Arc Forumnew | comments | leaders | submitlogin
String Interpolation
7 points by conanite 3141 days ago | 7 comments
If there is one feature I love in ruby whose absence I despise in java, it's string interpolation. The happy outcome of a complete rewrite of parser.arc is string interpolation for arc, as well as a mostly-complete implementation of 'read in arc. And it doesn't use 'ccc any more!

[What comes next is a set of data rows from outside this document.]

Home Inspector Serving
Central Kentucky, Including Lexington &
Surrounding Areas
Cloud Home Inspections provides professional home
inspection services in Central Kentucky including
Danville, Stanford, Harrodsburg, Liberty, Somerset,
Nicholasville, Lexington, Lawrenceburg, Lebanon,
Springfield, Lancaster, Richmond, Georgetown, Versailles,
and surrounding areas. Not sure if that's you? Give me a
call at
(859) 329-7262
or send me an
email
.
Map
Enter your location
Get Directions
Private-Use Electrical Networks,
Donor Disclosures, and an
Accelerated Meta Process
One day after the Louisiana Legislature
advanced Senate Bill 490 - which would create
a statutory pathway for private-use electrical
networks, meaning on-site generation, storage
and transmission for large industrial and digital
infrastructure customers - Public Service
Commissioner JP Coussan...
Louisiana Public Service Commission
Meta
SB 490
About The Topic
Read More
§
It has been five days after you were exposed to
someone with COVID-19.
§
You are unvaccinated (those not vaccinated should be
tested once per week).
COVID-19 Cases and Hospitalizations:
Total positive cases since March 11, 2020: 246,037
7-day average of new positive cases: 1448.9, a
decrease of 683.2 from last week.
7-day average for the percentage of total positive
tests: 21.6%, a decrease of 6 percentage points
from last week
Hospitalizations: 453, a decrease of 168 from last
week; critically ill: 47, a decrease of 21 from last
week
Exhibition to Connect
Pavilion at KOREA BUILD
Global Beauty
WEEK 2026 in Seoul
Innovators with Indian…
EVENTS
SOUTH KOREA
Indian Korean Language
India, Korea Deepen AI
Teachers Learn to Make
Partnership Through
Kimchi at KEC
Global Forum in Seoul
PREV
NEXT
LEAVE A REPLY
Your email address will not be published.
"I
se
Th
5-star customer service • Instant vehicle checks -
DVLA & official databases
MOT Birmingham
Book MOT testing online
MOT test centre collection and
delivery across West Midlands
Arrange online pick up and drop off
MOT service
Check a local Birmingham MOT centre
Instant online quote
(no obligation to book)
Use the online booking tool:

It's true that for many purposes, (pr "foo is " foo) is more compact than (pr "foo is #(foo)"). But there are some cases where it's tidier to interpolate - for example when constructing filesystem paths, javascript identifiers, urls, or other strings not intended for human consumption - (wumble-file "#(root)/users/#(user)/#(id).w"), or

  (map [load "libs/#(_)"] (dir "libs"))
Here's a brief demo:

  arc> (load "lib/parser.arc")
  nil
  arc> (si-repl) ; opens a repl that uses 'parse from parser.arc to read expressions from the prompt
  enjoy interpolating. type x! to return to the usual repl
  arc$ (set world "you")
  "you"
  arc$ "hello, #(world)"
  "hello, you"
  arc$ (set fallen 3) 
  3
  arc$ "there are #((- 10 fallen)) green bottles on the wall"
  "there are 7 green bottles on the wall"
  arc$ x!
  nil
  arc>
I know arc defines the prf macro which does much the same thing, but there are some imho slight deficiencies:

# I want string interpolation to be the universal default; I don't want to have to tell arc which strings to interpolate.

# I can write (prf "foo is #x") to get "foo is 3.14", but not (prf "foo is #x/10") to get "foo is 3.14/10". (Undefined symbol: x/10)

# Nested strings are impossible - the reader can't tell that the quote delimiters of the nested string are not delimiting the outer string.

parser.arc lives on anarki on github at lib/parser.arc. Its reader simply expands

  "hello, #(world), you have #((+ 1 2 3)) points"
to

  (string "hello, " world ", you have " (+ 1 2 3) " points")
so interpolations have full access to their lexical context. You can escape interpolations:

  arc$ "hello, \#(world)"
  "hello, #(world)"
but careful, arc's native parser gets upset when it encounters "\#".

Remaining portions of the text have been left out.